# Help with algea ID



## zdam20 (Mar 8, 2009)

I've got some algea growing I'd like a little help with ID please. Any input on how to get rid of it would be appreciated too. I'm fertilizing using pps classic, press CO2, and over 5 wpg of mh lights.


----------



## zdam20 (Mar 8, 2009)

*try algea id again*

Sorry. I can't figure out how to post pics.

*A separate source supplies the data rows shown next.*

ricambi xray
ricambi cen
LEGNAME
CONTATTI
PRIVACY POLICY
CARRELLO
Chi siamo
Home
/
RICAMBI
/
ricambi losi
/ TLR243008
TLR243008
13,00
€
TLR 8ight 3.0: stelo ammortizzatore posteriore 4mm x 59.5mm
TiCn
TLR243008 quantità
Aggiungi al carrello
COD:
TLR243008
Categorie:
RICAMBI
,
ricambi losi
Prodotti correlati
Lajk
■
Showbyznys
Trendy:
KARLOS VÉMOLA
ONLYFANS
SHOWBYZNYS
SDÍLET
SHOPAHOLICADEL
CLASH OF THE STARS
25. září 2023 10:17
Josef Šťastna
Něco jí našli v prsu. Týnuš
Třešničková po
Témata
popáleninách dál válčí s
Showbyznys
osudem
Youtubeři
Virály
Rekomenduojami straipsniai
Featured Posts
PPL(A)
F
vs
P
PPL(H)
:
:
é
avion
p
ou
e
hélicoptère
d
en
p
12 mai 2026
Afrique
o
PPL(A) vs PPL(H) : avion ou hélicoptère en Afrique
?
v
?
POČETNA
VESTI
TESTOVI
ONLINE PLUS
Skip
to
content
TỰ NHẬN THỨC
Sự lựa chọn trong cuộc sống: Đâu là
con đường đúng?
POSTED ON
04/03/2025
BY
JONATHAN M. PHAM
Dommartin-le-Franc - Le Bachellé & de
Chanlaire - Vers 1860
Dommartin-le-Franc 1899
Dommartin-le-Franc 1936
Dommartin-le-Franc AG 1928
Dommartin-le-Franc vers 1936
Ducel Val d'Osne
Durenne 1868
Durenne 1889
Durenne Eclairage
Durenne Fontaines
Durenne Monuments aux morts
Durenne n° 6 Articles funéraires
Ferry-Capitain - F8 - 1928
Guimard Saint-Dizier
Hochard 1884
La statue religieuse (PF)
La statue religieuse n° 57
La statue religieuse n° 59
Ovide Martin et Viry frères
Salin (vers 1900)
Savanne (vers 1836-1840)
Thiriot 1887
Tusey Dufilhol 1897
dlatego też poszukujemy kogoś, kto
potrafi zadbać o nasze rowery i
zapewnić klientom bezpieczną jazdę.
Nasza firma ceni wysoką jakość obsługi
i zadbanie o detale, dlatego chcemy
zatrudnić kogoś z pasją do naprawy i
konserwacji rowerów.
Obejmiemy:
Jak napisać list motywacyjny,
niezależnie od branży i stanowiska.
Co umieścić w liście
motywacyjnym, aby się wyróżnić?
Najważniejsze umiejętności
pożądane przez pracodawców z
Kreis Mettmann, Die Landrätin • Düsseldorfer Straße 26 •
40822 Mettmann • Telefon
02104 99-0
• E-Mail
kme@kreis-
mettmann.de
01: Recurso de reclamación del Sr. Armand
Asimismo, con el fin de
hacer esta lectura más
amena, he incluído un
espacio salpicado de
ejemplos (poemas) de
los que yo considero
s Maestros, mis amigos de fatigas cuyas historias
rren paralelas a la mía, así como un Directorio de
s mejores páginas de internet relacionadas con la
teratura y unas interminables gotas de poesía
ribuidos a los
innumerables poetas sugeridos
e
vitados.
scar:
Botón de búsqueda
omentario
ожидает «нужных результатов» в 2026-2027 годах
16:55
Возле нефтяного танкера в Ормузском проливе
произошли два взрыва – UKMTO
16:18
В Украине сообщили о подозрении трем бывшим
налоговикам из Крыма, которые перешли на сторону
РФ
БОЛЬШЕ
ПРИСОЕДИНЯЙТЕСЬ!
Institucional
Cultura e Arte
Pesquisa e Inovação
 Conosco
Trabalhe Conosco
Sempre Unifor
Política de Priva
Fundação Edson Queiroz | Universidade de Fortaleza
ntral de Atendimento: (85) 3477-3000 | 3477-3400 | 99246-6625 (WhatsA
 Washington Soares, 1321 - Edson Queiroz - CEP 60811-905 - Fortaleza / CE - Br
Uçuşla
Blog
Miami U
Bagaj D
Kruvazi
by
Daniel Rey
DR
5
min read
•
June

The algea pics are in the photo section under the personal folders for zdam20. Thanks.


----------



## TAB (Feb 7, 2009)

*Re: try algea id again*




























there you go.


----------



## zdam20 (Mar 8, 2009)

*Re: try algea id again*

Thanks Tab!


----------



## Shad0w (Nov 13, 2006)

*Re: try algea id again*

look like Staghorn algae


----------



## Newt (Apr 1, 2004)

*Re: try algea id again*

+1


----------



## Newt (Apr 1, 2004)

Looks like Staghorn.


----------



## ErioLover (Apr 30, 2009)

Remove as much manually and excell or peroxide the rest. Don't want to that spread. Then identify why it happened in the first place.


----------



## Newt (Apr 1, 2004)

Typically ammonia and/or low CO2


----------